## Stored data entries
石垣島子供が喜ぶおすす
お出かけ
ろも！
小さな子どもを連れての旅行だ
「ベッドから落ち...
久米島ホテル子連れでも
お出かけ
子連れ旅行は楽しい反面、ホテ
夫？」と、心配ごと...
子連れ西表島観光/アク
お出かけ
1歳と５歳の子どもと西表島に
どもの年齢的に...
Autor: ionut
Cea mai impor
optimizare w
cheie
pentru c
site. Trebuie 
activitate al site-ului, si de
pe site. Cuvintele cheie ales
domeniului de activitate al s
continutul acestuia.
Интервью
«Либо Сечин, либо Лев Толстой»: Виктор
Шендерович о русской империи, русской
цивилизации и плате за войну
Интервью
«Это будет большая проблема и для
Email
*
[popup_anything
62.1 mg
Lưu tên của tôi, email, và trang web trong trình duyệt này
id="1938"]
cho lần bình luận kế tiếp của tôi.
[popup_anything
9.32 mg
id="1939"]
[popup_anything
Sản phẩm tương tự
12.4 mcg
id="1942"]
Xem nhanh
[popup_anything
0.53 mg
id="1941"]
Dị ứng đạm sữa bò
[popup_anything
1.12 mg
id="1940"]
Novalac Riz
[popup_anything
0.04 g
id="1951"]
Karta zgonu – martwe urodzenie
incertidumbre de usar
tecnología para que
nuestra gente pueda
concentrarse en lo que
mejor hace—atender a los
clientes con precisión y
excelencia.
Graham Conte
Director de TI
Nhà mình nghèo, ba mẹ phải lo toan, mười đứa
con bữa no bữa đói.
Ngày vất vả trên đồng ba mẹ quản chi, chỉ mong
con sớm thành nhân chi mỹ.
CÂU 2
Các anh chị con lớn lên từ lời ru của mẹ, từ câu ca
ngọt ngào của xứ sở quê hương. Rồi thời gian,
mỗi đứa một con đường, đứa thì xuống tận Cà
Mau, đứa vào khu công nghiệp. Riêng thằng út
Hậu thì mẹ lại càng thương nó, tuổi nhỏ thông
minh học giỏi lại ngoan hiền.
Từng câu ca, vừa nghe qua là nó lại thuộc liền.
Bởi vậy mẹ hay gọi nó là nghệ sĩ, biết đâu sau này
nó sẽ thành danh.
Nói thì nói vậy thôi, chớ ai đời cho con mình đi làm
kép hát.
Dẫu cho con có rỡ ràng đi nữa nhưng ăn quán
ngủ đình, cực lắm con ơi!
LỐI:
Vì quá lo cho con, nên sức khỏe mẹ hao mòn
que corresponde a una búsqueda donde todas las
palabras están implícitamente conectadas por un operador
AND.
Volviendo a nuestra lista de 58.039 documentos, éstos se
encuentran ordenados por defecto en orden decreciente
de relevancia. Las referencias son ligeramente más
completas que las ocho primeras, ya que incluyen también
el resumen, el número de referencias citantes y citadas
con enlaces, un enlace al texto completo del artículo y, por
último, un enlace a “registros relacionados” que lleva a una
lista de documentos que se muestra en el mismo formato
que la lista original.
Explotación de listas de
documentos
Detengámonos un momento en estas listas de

## What to produce
Show all of the lines above in which "thành" is present.

## Expected answer
con sớm thành nhân chi mỹ.
nó sẽ thành danh.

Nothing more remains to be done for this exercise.